3. Eradication/alleviation

Now, it’s time to roll up your sleeves and remedy the issue. Your incident response team’s first priority is to contain the threat or security breach and prevent any further damage. In the case of a data breach like ransomware or malware, quarantining infected devices by disconnecting them from your internal network can arrest the spread of the bug while the team works to eradicate it.

At this point, your incident response plan intersects with your business continuity plan. As your team works to regain control of the situation, you should deploy backup solutions so critical work can continue despite the disruption. Mitigation methods include secondary computer systems, paper records, and restoring offsite backups of currently affected systems.

Once the original issue has been effectively quarantined, restored, or circumvented, it’s time to restore normal operations. Be sure to monitor all digital operations once they resume to confirm that all problems have been fixed.

4. Protecting against future incidents

The dust has settled, work is back to normal, and the incident response team returns from cyberspace triumphant. But there are still post-incident activities to complete. Gather your incident response team, as well as cross-departmental functions that were affected by the incident, to create an after-action report. This report is a detailed retrospective that explains how the incident occurred, what was done to counteract it, and the outcome of those response efforts.

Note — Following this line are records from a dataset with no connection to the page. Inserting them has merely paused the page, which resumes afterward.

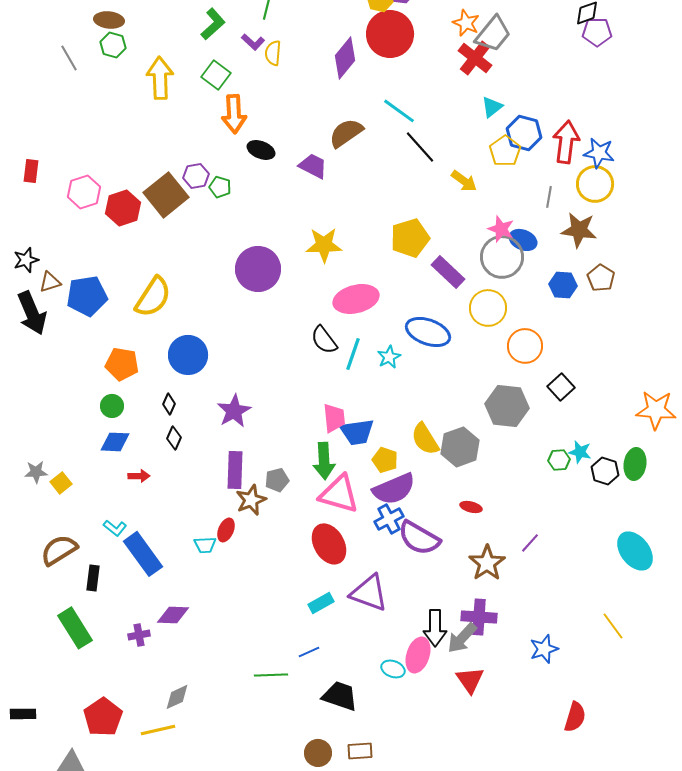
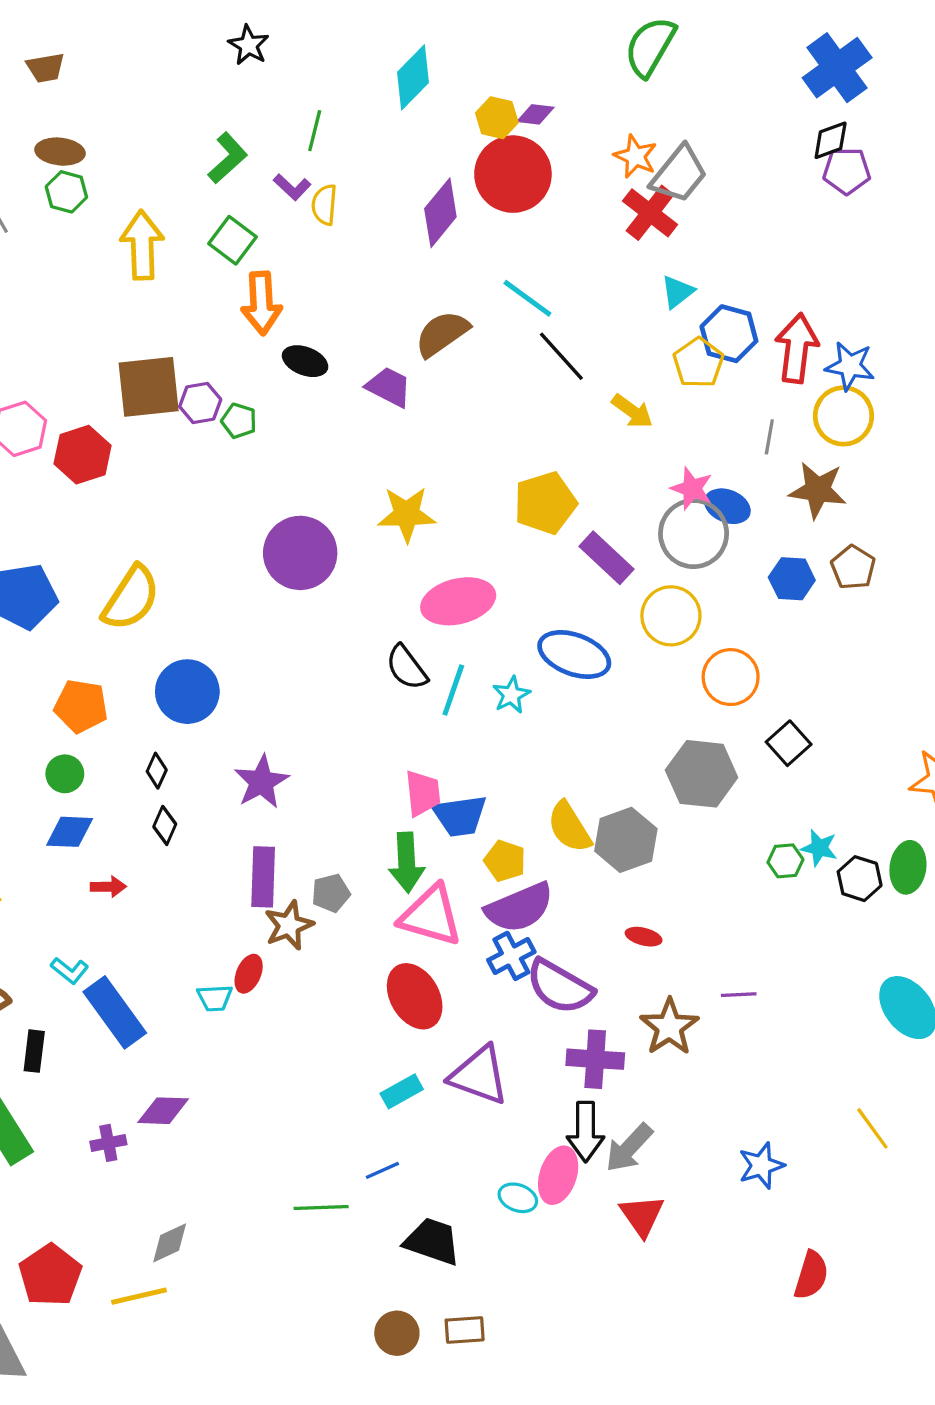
brown square: (166, 195) -> (149, 387), moved, turned 33
purple line: (530, 543) -> (739, 995), turned 45
purple cross: (479, 617) -> (595, 1059), moved

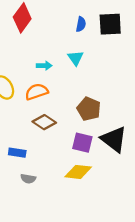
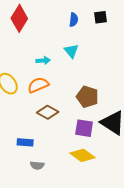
black square: (110, 24) -> (101, 17), size x0.6
yellow diamond: (78, 172) -> (82, 155), turned 35

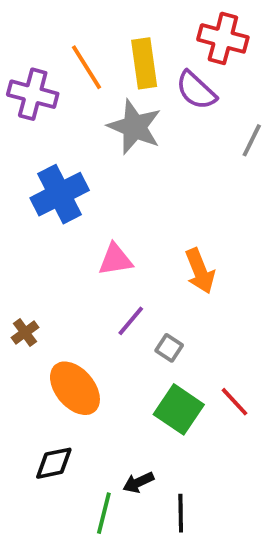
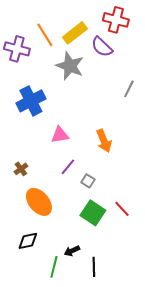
yellow rectangle: (144, 63) -> (75, 33), turned 60
gray line: (252, 140) -> (129, 89), moved
brown cross: (25, 333) -> (21, 169), moved

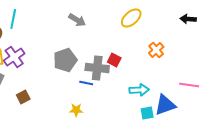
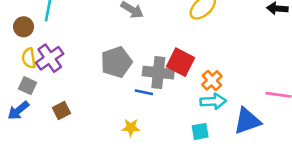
orange cross: (156, 50) -> (212, 80), moved
red square: (114, 60) -> (181, 62), size x1.5
cyan square: (147, 113) -> (200, 131), moved

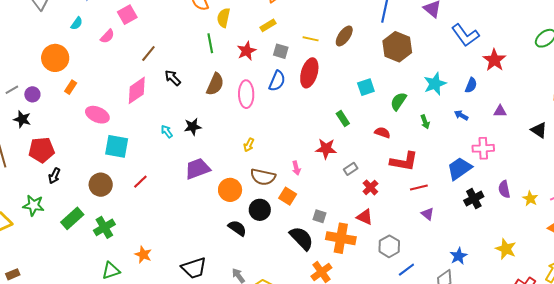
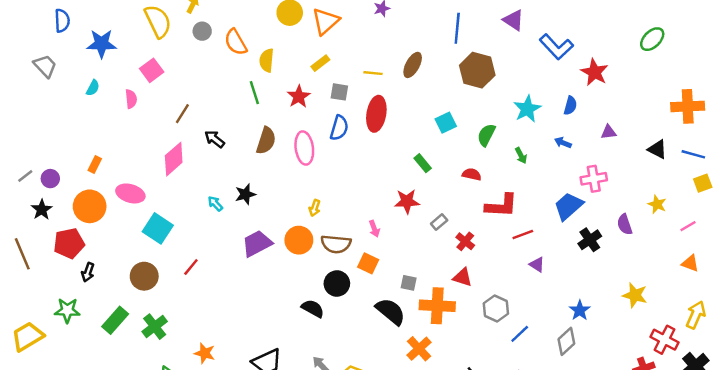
pink semicircle: (107, 36) -> (131, 99), turned -42
orange circle: (55, 58) -> (90, 206), moved
black star: (22, 119) -> (42, 210), turned 30
cyan square: (117, 146) -> (158, 228), turned 30
orange circle: (230, 190) -> (299, 240), moved
yellow star: (530, 199) -> (657, 204), moved

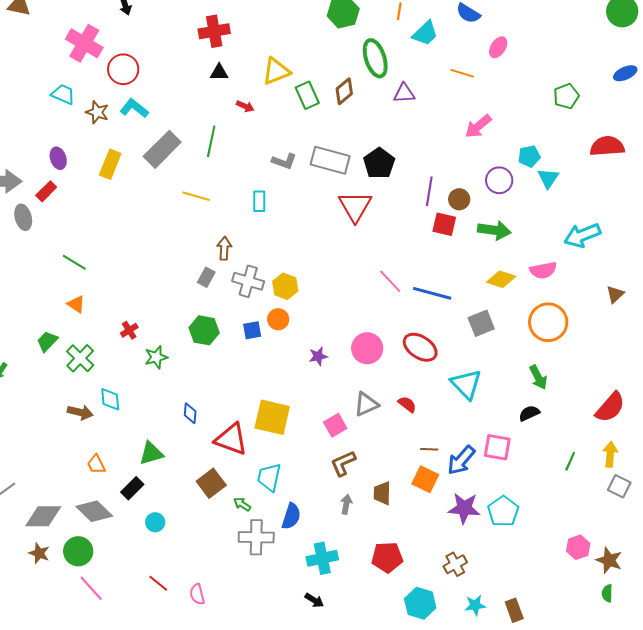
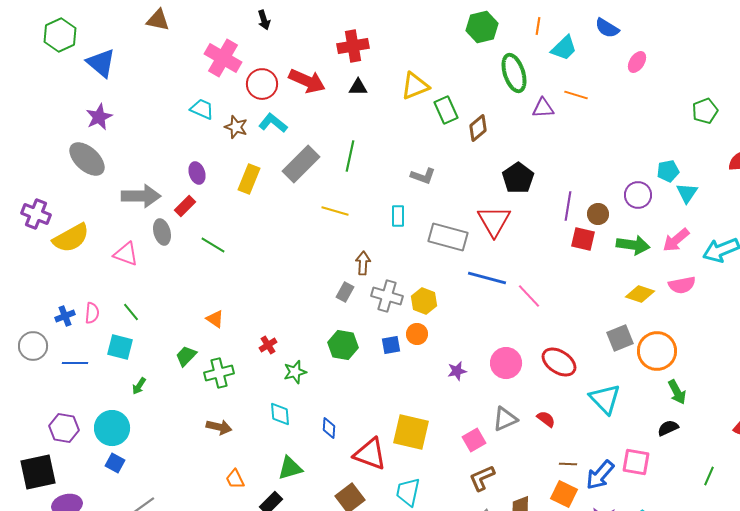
orange line: (462, 73) -> (576, 95), moved
brown diamond: (344, 91) -> (478, 128), moved
red arrow: (245, 106) -> (307, 81), moved, size x2.0
pink arrow: (478, 126) -> (676, 240), moved
gray rectangle: (330, 160) -> (448, 237), moved
green line: (74, 262) -> (213, 245), moved
blue line: (432, 293) -> (487, 278), moved
orange circle: (548, 322) -> (657, 351), moved
green cross: (80, 358) -> (219, 373), turned 32
cyan diamond: (110, 399) -> (280, 414), moved

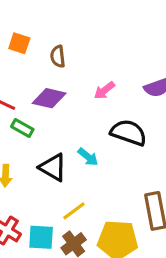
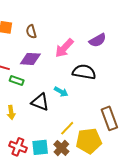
pink arrow: (104, 90) -> (64, 48), size x1.5
yellow line: (74, 211) -> (67, 128), moved

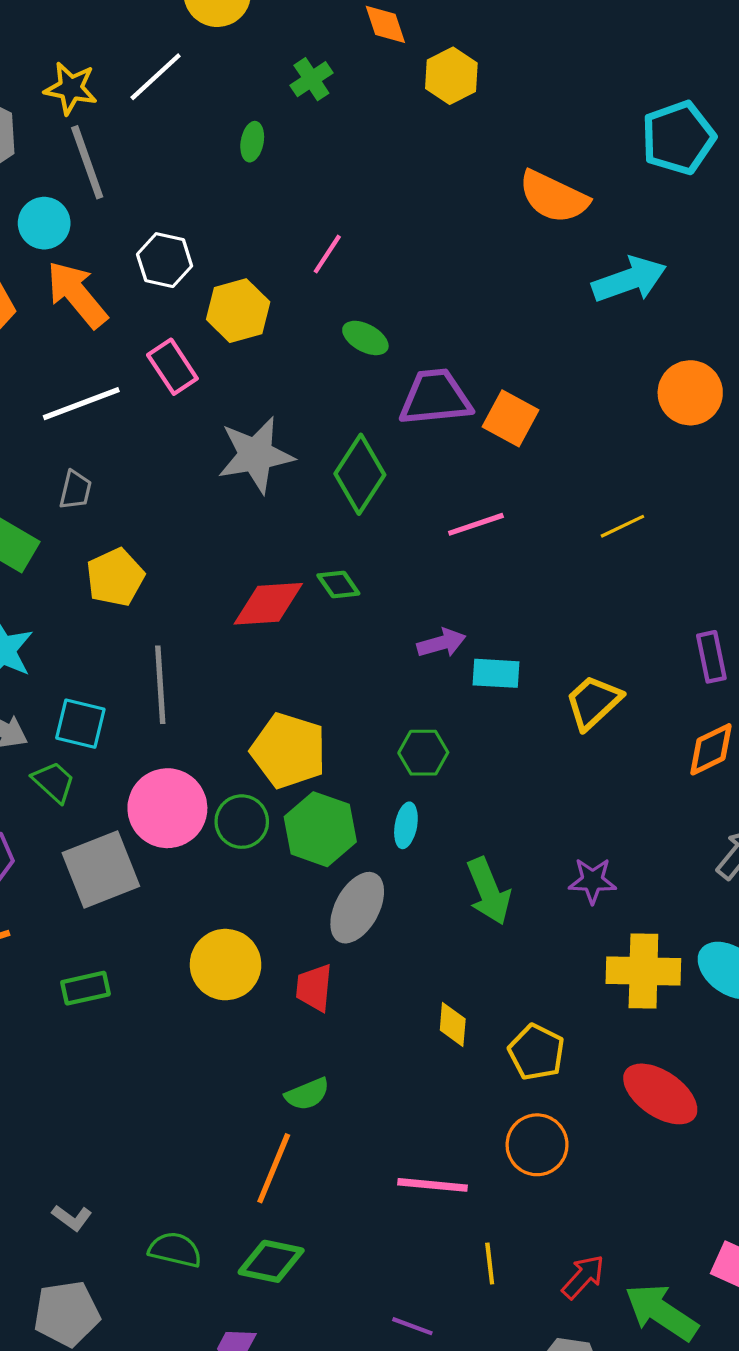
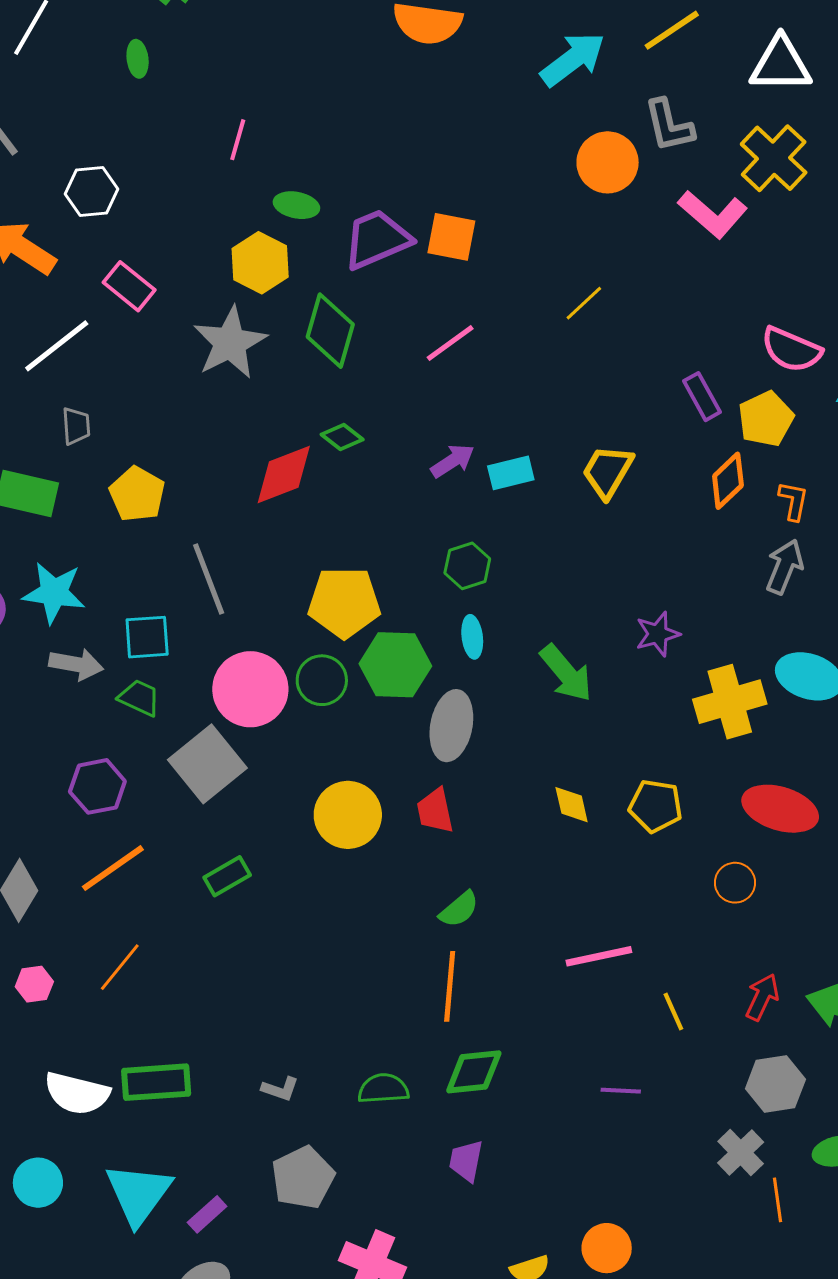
cyan arrow: (629, 280) -> (573, 59), moved
yellow hexagon: (238, 311) -> (260, 263), moved
orange circle: (537, 1145) -> (735, 883), moved, size x0.7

The part of this that will materially improve your plans is where you reflect on what went well, what could have been done better, and what unforeseen circumstances impacted the incident response. You might find certain metrics, such as total downtime, helpful in gauging the efficacy of your response. Then you can look back on your documented incident response plans and adjust them to account for these revelations, strengthening them over their lifecycle.

Resources and Tools

Here are some of our favorite resources from trusted professionals to help your organization boost its incident response capabilities.

Responding in Advance

Cyber incidents are chaotic and confusing, meaning they’re the worst environment in which to make a plan. The entire purpose of an effective incident response plan is to do that work before a security event occurs. By discovering which incident response processes work for you, you’ll be in a better position to react quickly and avoid the impacts of a negative incident.